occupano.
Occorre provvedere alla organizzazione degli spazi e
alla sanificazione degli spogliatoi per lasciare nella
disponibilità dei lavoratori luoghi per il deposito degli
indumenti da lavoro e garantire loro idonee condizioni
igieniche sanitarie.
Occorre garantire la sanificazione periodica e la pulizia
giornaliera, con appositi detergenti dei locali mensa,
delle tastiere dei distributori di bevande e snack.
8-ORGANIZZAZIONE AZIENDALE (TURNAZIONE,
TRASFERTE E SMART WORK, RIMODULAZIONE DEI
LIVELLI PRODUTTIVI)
_____
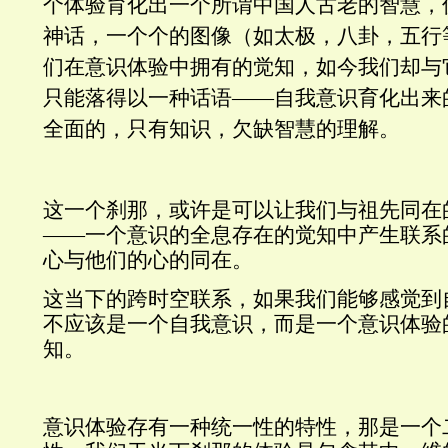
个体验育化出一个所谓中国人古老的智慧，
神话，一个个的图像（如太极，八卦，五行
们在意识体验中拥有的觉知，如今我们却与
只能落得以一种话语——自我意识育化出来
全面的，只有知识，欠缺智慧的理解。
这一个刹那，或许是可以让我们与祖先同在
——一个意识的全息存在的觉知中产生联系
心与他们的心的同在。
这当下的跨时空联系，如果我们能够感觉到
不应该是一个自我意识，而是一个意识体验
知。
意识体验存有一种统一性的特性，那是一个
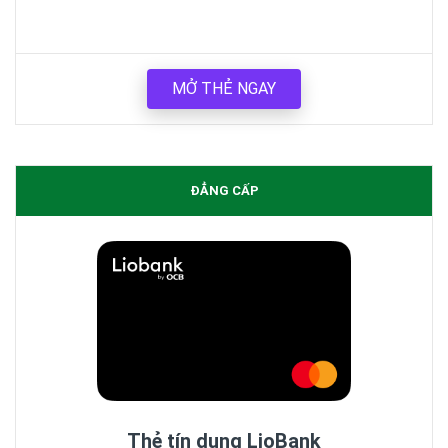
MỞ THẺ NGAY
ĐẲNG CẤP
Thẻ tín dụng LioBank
_____
Please show all lines from the entries that contain the word "Occorre".

Occorre provvedere alla organizzazione degli spazi e
Occorre garantire la sanificazione periodica e la pulizia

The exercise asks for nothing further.